How UCHealth is using data analytics to optimize capacity, streamline COVID-19 response

By February 1, 2021 February 3rd, 2021 News

As hospitals and health systems continue to navigate the COVID-19 pandemic, organizations such as UCHealth are increasingly turning to data and predictive analytics tools to better manage supply and demand.

During Becker‘s CEO + CFO Virtual Forum Jan. 20, industry experts discussed the need for data-driven insights supporting operations in healthcare and why predictive analytics are necessary in the age of COVID-19.

The presenters were:

  • Steve Hess, CIO at UCHealth in Aurora, Colo.
  • Mohan Giridharadas, founder & CEO of LeanTaaS

Six key insights from the presentation:

1. The pandemic has increased the need for using data to manage capacity on a daily basis, rather than weekly, monthly or quarterly. At UCHealth, staff members were making decisions around capacity on an hourly basis, and sometimes more often, Mr. Hess said.

“Taking actionable data coming out of our EHR and other systems and serving it up to clinical and operational leaders to make decisions was really critical to our COVID-19 response,” he said. “We use positivity rates in the community to predict hospital census, and we’re looking at multiple models across the country and globe to figure out how they can pertain to Colorado and our health system’s response.”

2. UCHealth also deployed LeanTaaS’ predictive analytics tools to help manage the system’s daily inpatient, emergency department and hospitals’ transfers processes.
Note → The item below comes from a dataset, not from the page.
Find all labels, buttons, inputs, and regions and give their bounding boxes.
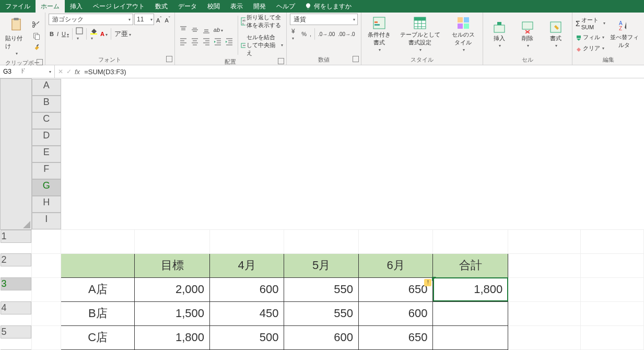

The company’s tools focus on mapping supply and demand matching to help hospitals better predict outcomes and better manage tasks such as OR block utilization and inpatient bed availability.

3. Optimizing capacity boils down to two main concepts, according to Mr. Giridharadas. Those factors are: Matching, or how to match supply and demand minute for minute every day of every week; and linking, which is stringing together a series of disconnected service deliveries.

“Dashboards and reports aren’t enough. It takes constraint-based optimization methods, machine learning, artificial intelligence and simulation algorithms to solve the problem,” Mr. Giridharadas said.

4. Matching supply and demand patterns is critical in healthcare; on the supply/capacity side, hospitals must ensure that when delivering any health service that the staff, equipment and facilities are all available at the same place and at the same time to accommodate the demand. Conversely, on the demand side, the health system must have an accurate understanding of the number and type of patients they are providing the service, when they will show up and how long each visit will take.

“It’s a very difficult mathematical matter to put together,” Mr. Giridharadas said. “When we talk to health systems, and say ‘you need to bring the sophistication,’ they simply put up their hands and say ‘it’s too hard – you can’t predict the demand, you can’t predict the supply.’ Instead, two people will look at a calendar and decide [scheduling for services] but no one did demand side or supply side math. This is why health systems end up getting backed up and the patient waits at every step of the journey.”

5. UCHealth first deployed LeanTaaS’ technology in 2015 to improve its infusion center workflow, which was seeing long waiting periods during peak visit hours. With LeanTaaS, UCHealth extracted data from its EHR and and was able to calculate how to modify its EHR templates to flatten the peaks, Mr. Hess said.

6. Since 2016, UCHealth has rolled out LeanTaaS’ infusion centers predictive analytics tools across all its infusion centers and has also deployed similar technologies for its operating rooms, ambulatory clinics and inpatient beds.

Mr. Hess described some of the results as “UC Health has seen impressive results across the board from the LeanTaaS implementations. Infusion centers have been able to decrease wait times even as we experienced double-digit growth in volume, excluding COVID period. OR utilization has improved significantly by creating an active ‘marketplace’; Quality of in-patient bed capacity decision making has improved from 60 percent to nearly 100 percent.”